Color blindness. Color blindness is caused by problems in the pigments of the cones in the retina. Most people who are color-blind can see some colors. In most cases, someone who is color-blind confuses some colors with others, usually red and green. People can be born color-blind or they may develop the condition over time. The most common form of color blindness is an inherited condition that affects boys much more often than girls. Color blindness cannot be corrected.
Conjunctivitis. Conjunctivitis refers to inflammation (redness, pain, and swelling) of the conjunctiva. One type of conjunctivitis is called pinkeye, a common contagious infection in which the eyes become pinkish red and watery, and pus may form. Pinkeye is usually treated with eyedrops. Conjunctivitis may also occur due to allergies or from a scratch on the surface of the eye.
Dacryostenosis. Dacryostenosis is a blockage of the tear drainage system of the eye occurring in the lower eyelid. This is a fairly common problem in infants, but often improves with time.

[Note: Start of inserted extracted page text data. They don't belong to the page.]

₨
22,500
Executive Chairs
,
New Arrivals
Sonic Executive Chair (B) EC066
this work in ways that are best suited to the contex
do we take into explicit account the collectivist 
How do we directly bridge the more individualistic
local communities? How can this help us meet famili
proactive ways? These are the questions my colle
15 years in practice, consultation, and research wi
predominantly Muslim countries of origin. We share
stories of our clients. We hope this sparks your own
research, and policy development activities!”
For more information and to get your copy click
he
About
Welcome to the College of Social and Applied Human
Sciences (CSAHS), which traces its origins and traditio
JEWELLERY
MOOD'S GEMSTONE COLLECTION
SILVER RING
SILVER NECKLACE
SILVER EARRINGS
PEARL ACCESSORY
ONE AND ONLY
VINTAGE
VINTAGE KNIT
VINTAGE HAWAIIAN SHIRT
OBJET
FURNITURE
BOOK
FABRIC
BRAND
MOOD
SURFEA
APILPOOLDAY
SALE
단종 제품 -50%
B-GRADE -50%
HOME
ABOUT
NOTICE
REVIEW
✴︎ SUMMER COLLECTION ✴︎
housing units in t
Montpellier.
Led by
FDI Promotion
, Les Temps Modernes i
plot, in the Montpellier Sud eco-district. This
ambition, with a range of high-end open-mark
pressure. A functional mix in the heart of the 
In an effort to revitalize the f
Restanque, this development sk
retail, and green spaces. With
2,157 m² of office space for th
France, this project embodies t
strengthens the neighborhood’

Eye injuries. Injuries to the eye are one of the most common preventable causes of blindness. Eye injuries may be caused by irritants such as sand, dirt, or other foreign bodies on the eye's surface. Chemicals or foreign bodies that become embedded in the eye can also cause pain and loss of vision. Forceful blows to the eye can cause bleeding inside the eye and damage to the cornea, retina, and other important eye structures.
Glaucoma. One of the leading causes of blindness in the United States, glaucoma is a disorder that causes fluid pressure to build up inside the eye, potentially causing damage to the optic nerve. Although it can occur in infants and children, it is much more common among older adults. Unless detected early by routine screening tests, it usually goes undiagnosed until some vision is lost.

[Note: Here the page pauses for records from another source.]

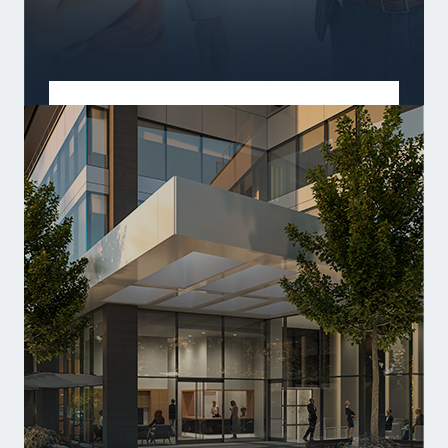
BUILD COMMUNITY
Homes where life's best moments happen.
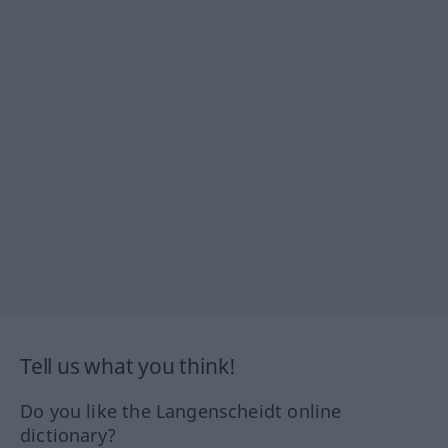
Tell us what you think!
Do you like the Langenscheidt online
dictionary?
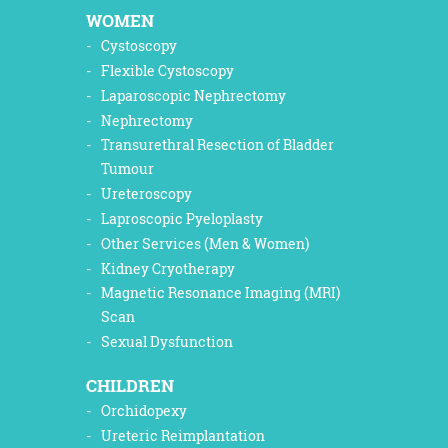
WOMEN
Cystoscopy
Flexible Cystoscopy
Laparoscopic Nephrectomy
Nephrectomy
Transurethral Resection of Bladder
Tumour
Ureteroscopy
Laproscopic Pyeloplasty
Other Services (Men & Women)
Kidney Cryotherapy
Magnetic Resonance Imaging (MRI)
Scan
Sexual Dysfunction
CHILDREN
Orchidopexy
Ureteric Reimplantation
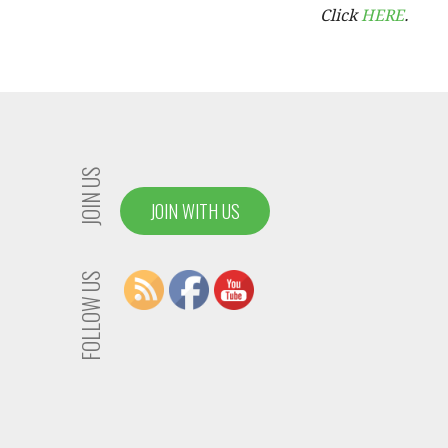
Click
HERE
.
JOIN US
JOIN WITH US
FOLLOW US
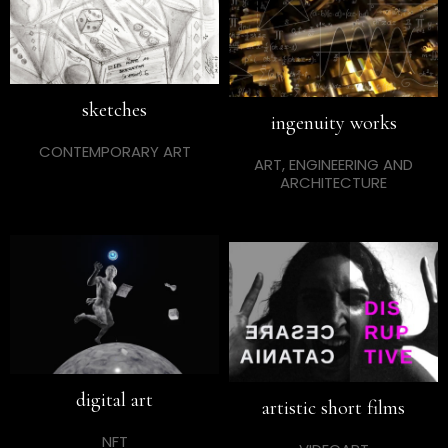
sketches
ingenuity works
CONTEMPORARY ART
ART, ENGINEERING AND
ARCHITECTURE
digital art
artistic short films
NFT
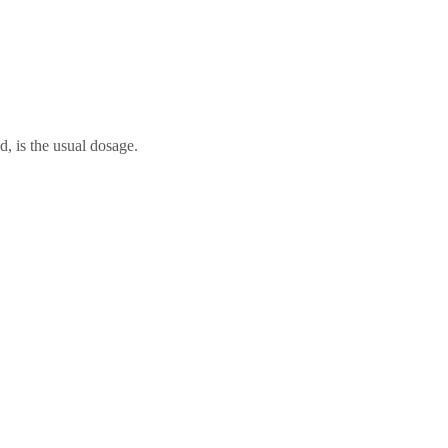
d, is the usual dosage.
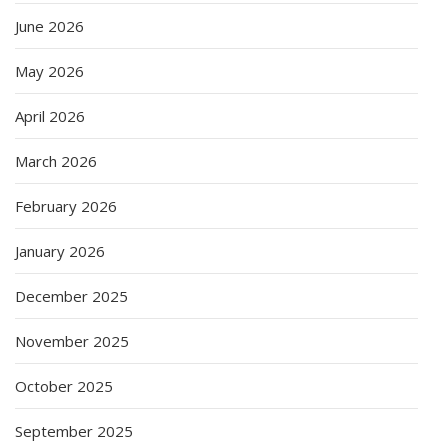
June 2026
May 2026
April 2026
March 2026
February 2026
January 2026
December 2025
November 2025
October 2025
September 2025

Macular degeneration is an eye disease that mainly affects older people. But sometimes infants and children can develop it, too. When someone has macular degeneration, the middle area of the retina becomes scarred. This causes eyesight to deteriorate over many years. The cause of macular degeneration is unknown in most cases, but it tends to run in families, which indicates that genes and heredity are involved.
Retinoblastoma. This is a cancerous tumor in the eye that usually appears in the first 5 years of life. There may be permanent vision loss, and the affected eye(s) may have to be removed.
Retinopathy of prematurity. Premature babies sometimes have damage to the blood vessels in the eye's retina, a condition known as retinopathy of prematurity, which can lead to severe vision loss in some cases.
Strabismus. A condition in which the eyes appear crossed, strabismus is usually caused by a defect in the balance of the pull exerted by the muscles that help the eyes stay straight and move together properly. Surgery on the eye muscles can help realign the eyes. Permanent vision loss in the less-used eye (amblyopia) can occur if the condition is not treated in early childhood.
Sty. A sty is an infection of one of the follicles from which the eyelashes grow. Sties are treated by applying warm compresses and using antibiotics.
Proper care of your child's eyes includes having periodic eye exams at routine office checkups and by an eye specialist according to the schedule recommended by your doctor. Signs that a very young child may be having vision trouble include constant eye rubbing, tearing or redness, and trouble following an object. Older kids may squint or sit too close to the TV. Kids who are having trouble seeing might also complain of headaches at the end of the day.